_INPUT_
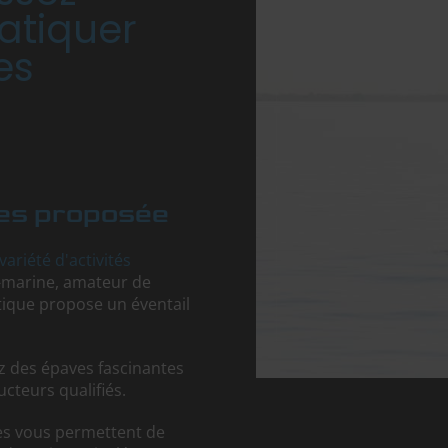
atiquer
es
ues proposée
variété d'activités
-marine, amateur de
tique propose un éventail
z des épaves fascinantes
cteurs qualifiés.
les vous permettent de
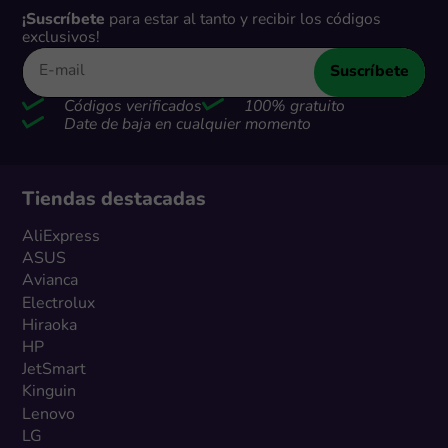
¡Suscríbete
para estar al tanto y recibir los códigos
exclusivos!
Suscríbete
Códigos verificados
100% gratuito
Date de baja en cualquier momento
Tiendas destacadas
AliExpress
ASUS
Avianca
Electrolux
Hiraoka
HP
JetSmart
Kinguin
Lenovo
LG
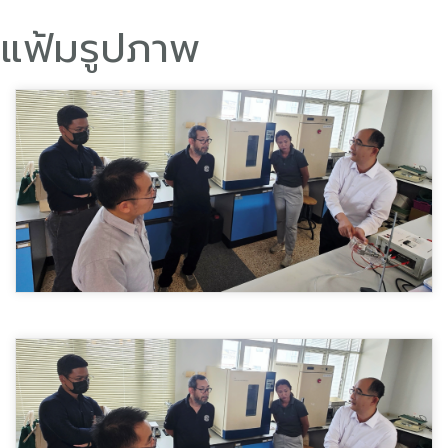
แฟ้มรูปภาพ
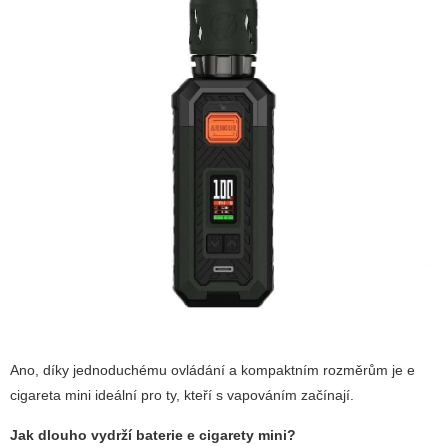
Ano, díky jednoduchému ovládání a kompaktním rozměrům je e
cigareta mini ideální pro ty, kteří s vapováním začínají.
Jak dlouho vydrží baterie e cigarety mini?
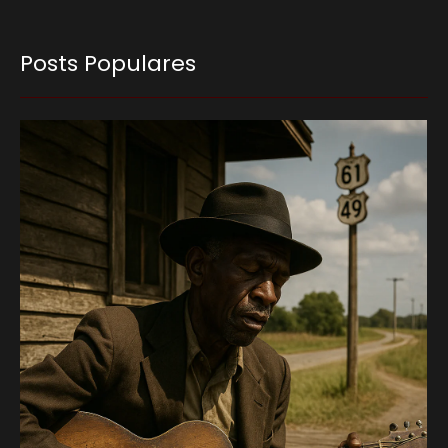
Posts Populares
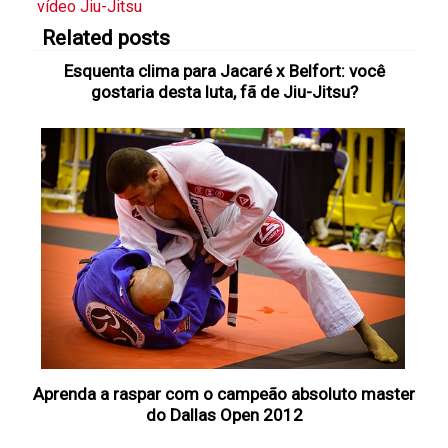
vídeo Jiu-Jitsu
Related posts
Esquenta clima para Jacaré x Belfort: você
gostaria desta luta, fã de Jiu-Jitsu?
Aprenda a raspar com o campeão absoluto master
do Dallas Open 2012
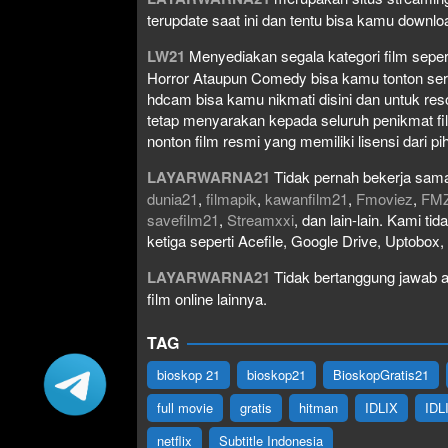
terupdate saat ini dan tentu bisa kamu down
LW21
Menyediakan segala kategori film seperti 
Horror Ataupun Comedy bisa kamu tonton serta 
hdcam bisa kamu nikmati disini dan untuk res
tetap menyarakan kepada seluruh penikmat fi
nonton film resmi yang memiliki lisensi dari pih
LAYARWARNA21
Tidak pernah bekerja sama
dunia21
,
filmapik
,
kawanfilm21
,
Fmoviez
,
FM
savefilm21
,
Streamxxi
, dan lain-lain. Kami t
ketiga seperti Acefile, Google Drive, Uptobox
LAYARWARNA21
Tidak bertanggung jawab at
film online lainnya.
TAG
bioskop 21
bioskop21
BioskopGratis21
full movie
gratis
hitman
IDLIX
IDL
netflix
Subtitle Indonesia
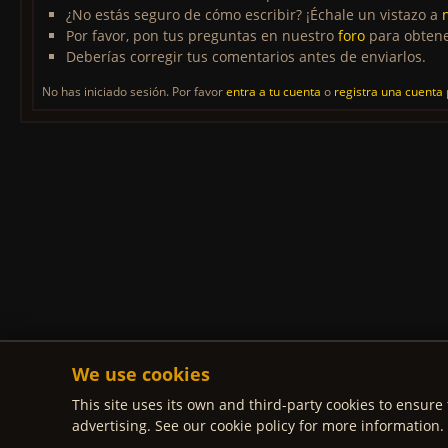
¿No estás seguro de cómo escribir? ¡Échale un vistazo a
Por favor, pon tus preguntas en nuestro
foro
para obtene
Deberías corregir tus comentarios antes de enviarlos.
No has iniciado sesión. Por favor
entra a tu cuenta
o
registra una cuenta
We use cookies
This site uses its own and third-party cookies to ensure 
advertising. See our cookie policy for more information.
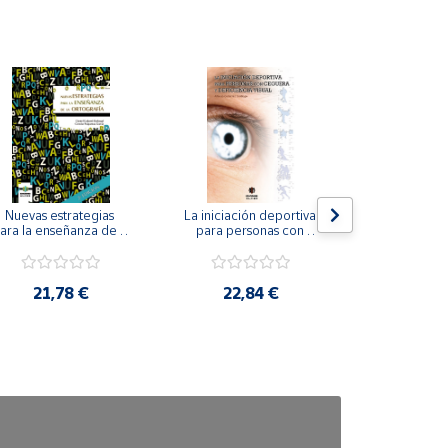
Nuevas estrategias 
La iniciación deportiva 
El método Cl
ara la enseñanza de la 
para personas con 
ortografía.
ceguera y deficiencia 
visual.
18,4
21,78 €
22,84 €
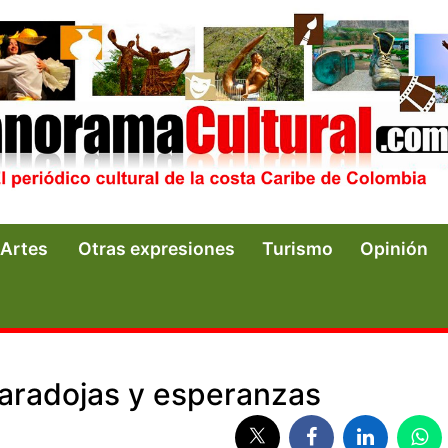
Artes
Otras expresiones
Turismo
Opinión
paradojas y esperanzas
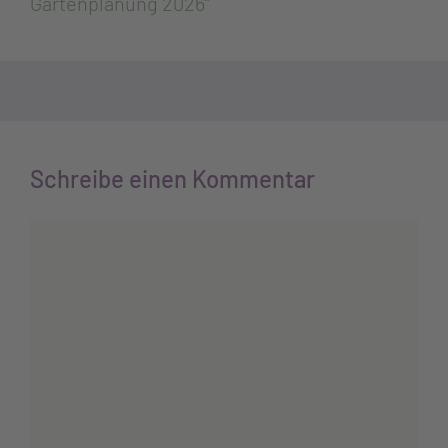
Gartenplanung 2026“
Schreibe einen Kommentar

_WHAT IS REQUIRED_
Your answer should be the lines above, word for word, from the line with "Menyediakan segala kategori film seperti" through the line with "Deberías corregir tus", minus the pictures.

_REPLY TO THE EXERCISE_
Menyediakan segala kategori film seperti 
Horror Ataupun Comedy bisa kamu tonton serta 
hdcam bisa kamu nikmati disini dan untuk res
tetap menyarakan kepada seluruh penikmat fi
nonton film resmi yang memiliki lisensi dari pih
LAYARWARNA21
Tidak pernah bekerja sama
dunia21
,
filmapik
,
kawanfilm21
,
Fmoviez
,
FM
savefilm21
,
Streamxxi
, dan lain-lain. Kami t
ketiga seperti Acefile, Google Drive, Uptobox
LAYARWARNA21
Tidak bertanggung jawab at
film online lainnya.
TAG
bioskop 21
bioskop21
BioskopGratis21
full movie
gratis
hitman
IDLIX
IDL
netflix
Subtitle Indonesia
¿No estás seguro de cómo escribir? ¡Échale un vistazo a
Por favor, pon tus preguntas en nuestro
foro
para obtene
Deberías corregir tus comentarios antes de enviarlos.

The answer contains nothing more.